[Exercise data Boundary: Start]

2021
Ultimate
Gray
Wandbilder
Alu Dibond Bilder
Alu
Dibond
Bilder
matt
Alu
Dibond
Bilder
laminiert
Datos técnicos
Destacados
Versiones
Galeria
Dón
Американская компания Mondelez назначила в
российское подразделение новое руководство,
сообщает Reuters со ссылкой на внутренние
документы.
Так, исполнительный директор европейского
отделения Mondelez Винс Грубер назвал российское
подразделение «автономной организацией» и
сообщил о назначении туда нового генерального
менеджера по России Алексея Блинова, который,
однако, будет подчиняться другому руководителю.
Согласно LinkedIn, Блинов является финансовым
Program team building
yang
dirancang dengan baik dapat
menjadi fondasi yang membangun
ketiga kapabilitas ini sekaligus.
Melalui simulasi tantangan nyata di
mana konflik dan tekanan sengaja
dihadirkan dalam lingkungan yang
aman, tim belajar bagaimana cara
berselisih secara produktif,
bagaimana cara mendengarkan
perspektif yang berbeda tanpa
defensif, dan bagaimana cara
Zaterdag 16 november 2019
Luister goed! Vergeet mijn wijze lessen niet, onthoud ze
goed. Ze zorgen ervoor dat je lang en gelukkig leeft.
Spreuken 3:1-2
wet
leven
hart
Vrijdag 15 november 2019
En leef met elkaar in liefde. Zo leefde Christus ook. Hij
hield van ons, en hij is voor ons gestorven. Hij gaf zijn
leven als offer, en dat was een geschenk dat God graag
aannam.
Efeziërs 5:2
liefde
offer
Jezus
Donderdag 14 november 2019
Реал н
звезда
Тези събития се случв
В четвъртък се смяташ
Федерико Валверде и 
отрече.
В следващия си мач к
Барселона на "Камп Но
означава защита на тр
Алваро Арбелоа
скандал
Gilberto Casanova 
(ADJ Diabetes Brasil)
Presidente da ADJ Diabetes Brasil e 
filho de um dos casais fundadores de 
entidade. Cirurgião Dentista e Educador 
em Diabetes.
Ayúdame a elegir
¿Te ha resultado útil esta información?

[Exercise data Boundary: End]

■ Problem details: Set down all of the entries again, keeping every line exactly as it is.

■ Written response:
2021
Ultimate
Gray
Wandbilder
Alu Dibond Bilder
Alu
Dibond
Bilder
matt
Alu
Dibond
Bilder
laminiert
Datos técnicos
Destacados
Versiones
Galeria
Dón
Американская компания Mondelez назначила в
российское подразделение новое руководство,
сообщает Reuters со ссылкой на внутренние
документы.
Так, исполнительный директор европейского
отделения Mondelez Винс Грубер назвал российское
подразделение «автономной организацией» и
сообщил о назначении туда нового генерального
менеджера по России Алексея Блинова, который,
однако, будет подчиняться другому руководителю.
Согласно LinkedIn, Блинов является финансовым
Program team building
yang
dirancang dengan baik dapat
menjadi fondasi yang membangun
ketiga kapabilitas ini sekaligus.
Melalui simulasi tantangan nyata di
mana konflik dan tekanan sengaja
dihadirkan dalam lingkungan yang
aman, tim belajar bagaimana cara
berselisih secara produktif,
bagaimana cara mendengarkan
perspektif yang berbeda tanpa
defensif, dan bagaimana cara
Zaterdag 16 november 2019
Luister goed! Vergeet mijn wijze lessen niet, onthoud ze
goed. Ze zorgen ervoor dat je lang en gelukkig leeft.
Spreuken 3:1-2
wet
leven
hart
Vrijdag 15 november 2019
En leef met elkaar in liefde. Zo leefde Christus ook. Hij
hield van ons, en hij is voor ons gestorven. Hij gaf zijn
leven als offer, en dat was een geschenk dat God graag
aannam.
Efeziërs 5:2
liefde
offer
Jezus
Donderdag 14 november 2019
Реал н
звезда
Тези събития се случв
В четвъртък се смяташ
Федерико Валверде и 
отрече.
В следващия си мач к
Барселона на "Камп Но
означава защита на тр
Алваро Арбелоа
скандал
Gilberto Casanova 
(ADJ Diabetes Brasil)
Presidente da ADJ Diabetes Brasil e 
filho de um dos casais fundadores de 
entidade. Cirurgião Dentista e Educador 
em Diabetes.
Ayúdame a elegir
¿Te ha resultado útil esta información?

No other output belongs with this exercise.